-- Exercise instructions --
Copying rule for the data below: pictures stay out, and only the lines from the one with "Pro provozovny a výrobce" down to the one with "Avvis ikke-nødvendige", inclusive, are repeated exactly.

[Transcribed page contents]
-- -- --

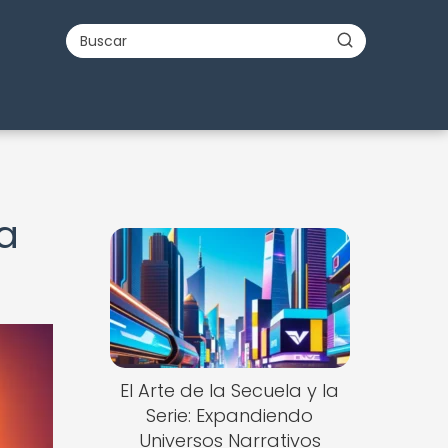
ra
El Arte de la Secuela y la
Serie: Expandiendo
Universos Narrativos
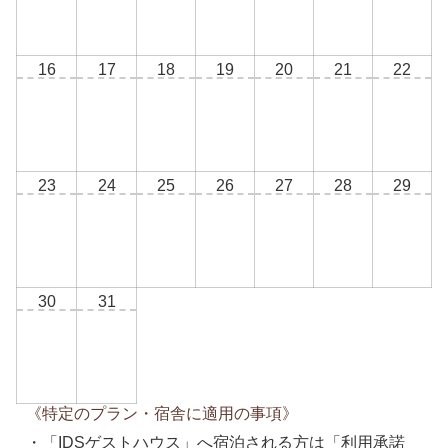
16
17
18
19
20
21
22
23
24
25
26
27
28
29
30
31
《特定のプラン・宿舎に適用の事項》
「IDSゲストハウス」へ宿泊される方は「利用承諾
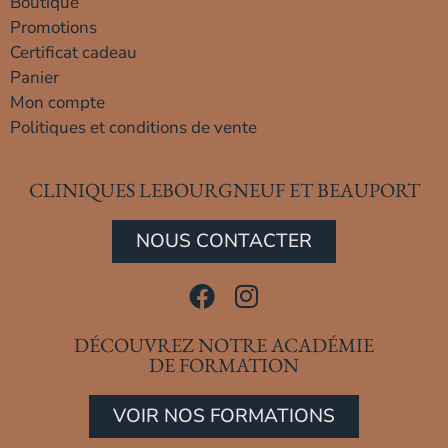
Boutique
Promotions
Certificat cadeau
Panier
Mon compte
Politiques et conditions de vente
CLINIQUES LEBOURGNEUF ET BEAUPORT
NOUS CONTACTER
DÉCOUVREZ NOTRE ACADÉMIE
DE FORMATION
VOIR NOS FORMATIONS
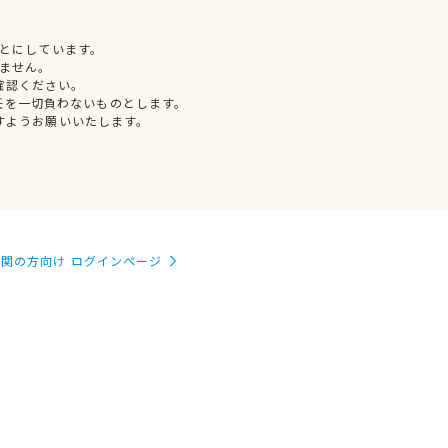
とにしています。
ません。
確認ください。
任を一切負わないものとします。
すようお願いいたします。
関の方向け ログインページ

-- -- --

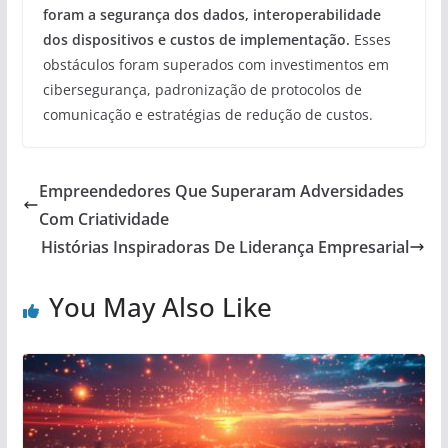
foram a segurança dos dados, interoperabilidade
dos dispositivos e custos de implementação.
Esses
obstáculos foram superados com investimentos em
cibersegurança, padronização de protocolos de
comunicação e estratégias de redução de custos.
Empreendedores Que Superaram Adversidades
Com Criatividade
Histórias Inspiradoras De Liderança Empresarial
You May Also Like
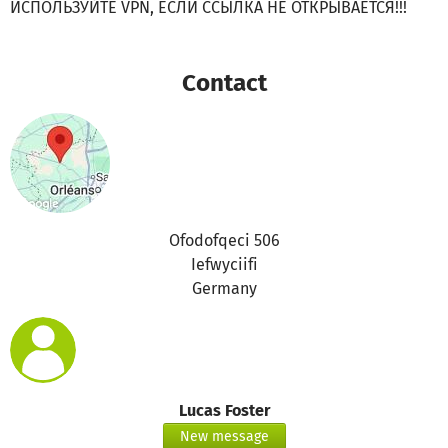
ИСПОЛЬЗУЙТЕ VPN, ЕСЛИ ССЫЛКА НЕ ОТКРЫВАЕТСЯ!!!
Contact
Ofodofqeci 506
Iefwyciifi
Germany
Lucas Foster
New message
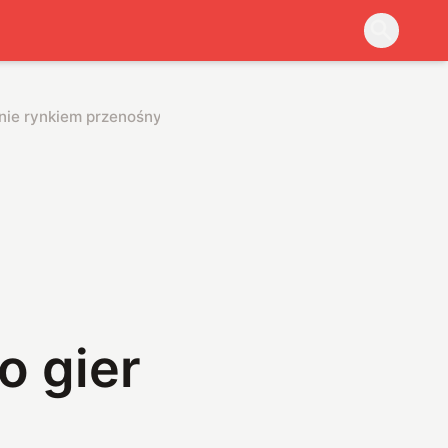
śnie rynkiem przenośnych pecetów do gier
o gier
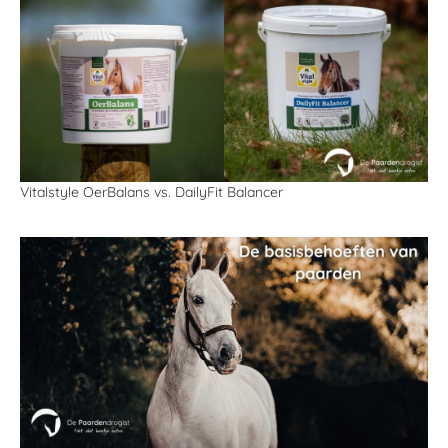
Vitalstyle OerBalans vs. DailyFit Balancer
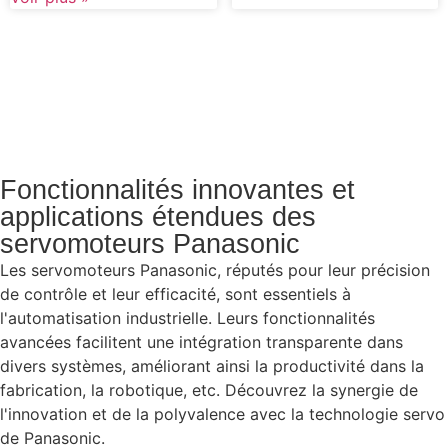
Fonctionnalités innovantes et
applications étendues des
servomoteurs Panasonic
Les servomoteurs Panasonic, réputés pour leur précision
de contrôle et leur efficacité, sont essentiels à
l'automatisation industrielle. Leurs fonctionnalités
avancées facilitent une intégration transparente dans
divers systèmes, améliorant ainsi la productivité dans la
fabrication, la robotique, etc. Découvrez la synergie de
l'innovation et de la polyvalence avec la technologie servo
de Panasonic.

-- -- --

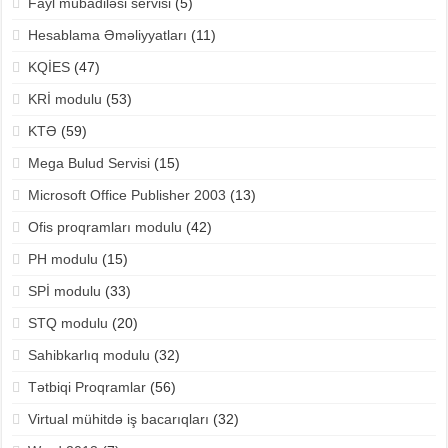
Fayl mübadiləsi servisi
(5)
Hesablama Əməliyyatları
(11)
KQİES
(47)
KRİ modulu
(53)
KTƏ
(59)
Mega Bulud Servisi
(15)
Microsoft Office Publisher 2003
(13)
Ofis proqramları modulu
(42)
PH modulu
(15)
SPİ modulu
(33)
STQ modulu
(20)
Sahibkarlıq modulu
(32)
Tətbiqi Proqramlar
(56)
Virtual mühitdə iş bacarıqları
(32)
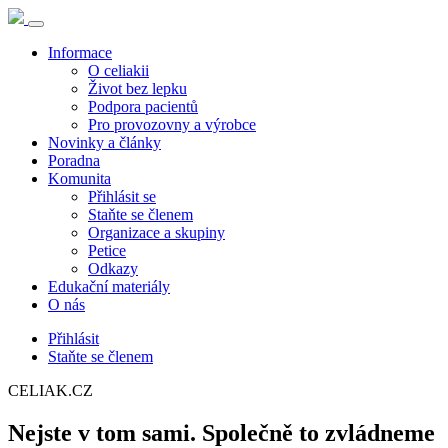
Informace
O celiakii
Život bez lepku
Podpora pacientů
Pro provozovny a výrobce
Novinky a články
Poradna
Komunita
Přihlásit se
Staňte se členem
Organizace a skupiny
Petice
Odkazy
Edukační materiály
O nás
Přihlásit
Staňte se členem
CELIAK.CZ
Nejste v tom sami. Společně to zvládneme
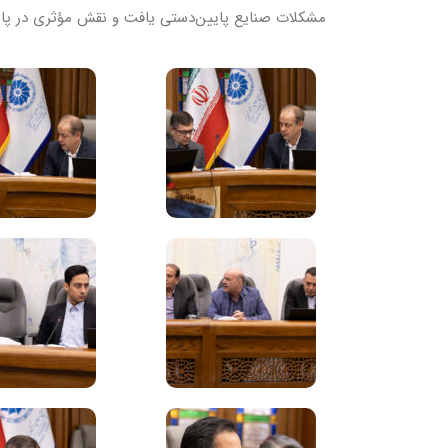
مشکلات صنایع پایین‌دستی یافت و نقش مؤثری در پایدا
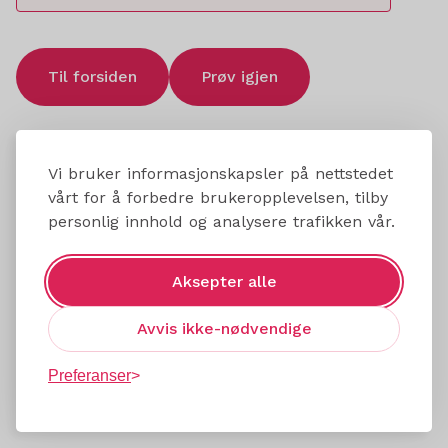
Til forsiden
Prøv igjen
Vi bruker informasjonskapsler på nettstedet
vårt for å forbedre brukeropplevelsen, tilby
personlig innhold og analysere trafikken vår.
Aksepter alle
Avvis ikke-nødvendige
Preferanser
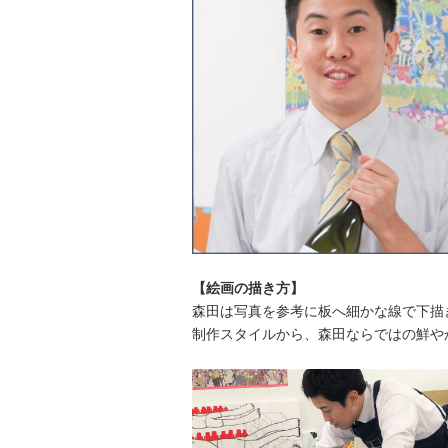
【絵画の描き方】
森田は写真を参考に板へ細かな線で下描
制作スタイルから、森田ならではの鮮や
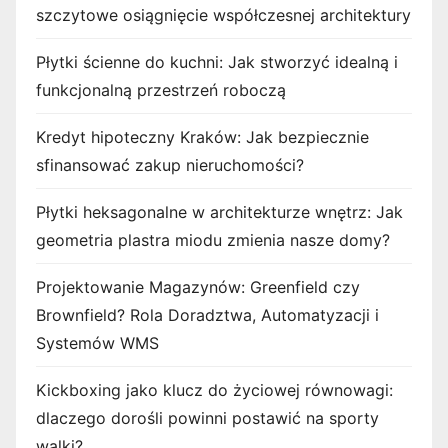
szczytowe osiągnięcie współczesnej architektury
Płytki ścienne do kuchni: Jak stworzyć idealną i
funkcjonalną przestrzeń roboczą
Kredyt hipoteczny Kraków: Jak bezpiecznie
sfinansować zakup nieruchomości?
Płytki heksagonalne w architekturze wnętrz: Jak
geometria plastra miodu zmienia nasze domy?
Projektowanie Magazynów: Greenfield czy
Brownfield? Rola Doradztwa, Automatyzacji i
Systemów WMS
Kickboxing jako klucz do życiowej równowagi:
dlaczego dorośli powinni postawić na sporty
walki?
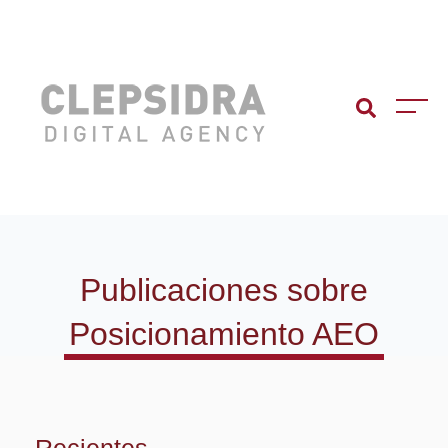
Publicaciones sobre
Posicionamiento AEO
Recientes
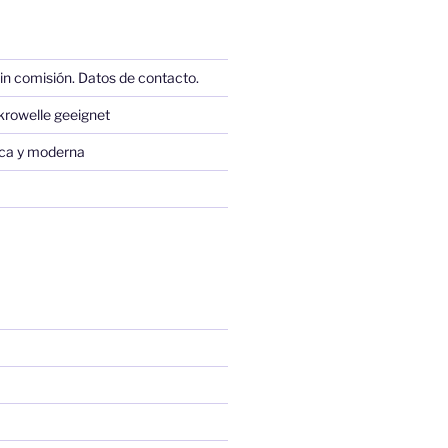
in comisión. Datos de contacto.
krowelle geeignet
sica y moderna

-- -- --

-- Solution below --
Pro provozovny a výrobce
Novinky a články
Poradna
Komunita
Přihlásit se
Staňte se členem
Organizace a skupiny
Petice
Odkazy
Edukační materiály
O nás
Přihlásit
Staňte se členem
CELIAK.CZ
Nejste v tom sami. Společně to zvládneme
مشکلات صنایع پایین‌دستی یافت و نقش مؤثری در پایدا
Til forsiden
Prøv igjen
Vi bruker informasjonskapsler på nettstedet
vårt for å forbedre brukeropplevelsen, tilby
personlig innhold og analysere trafikken vår.
Aksepter alle
Avvis ikke-nødvendige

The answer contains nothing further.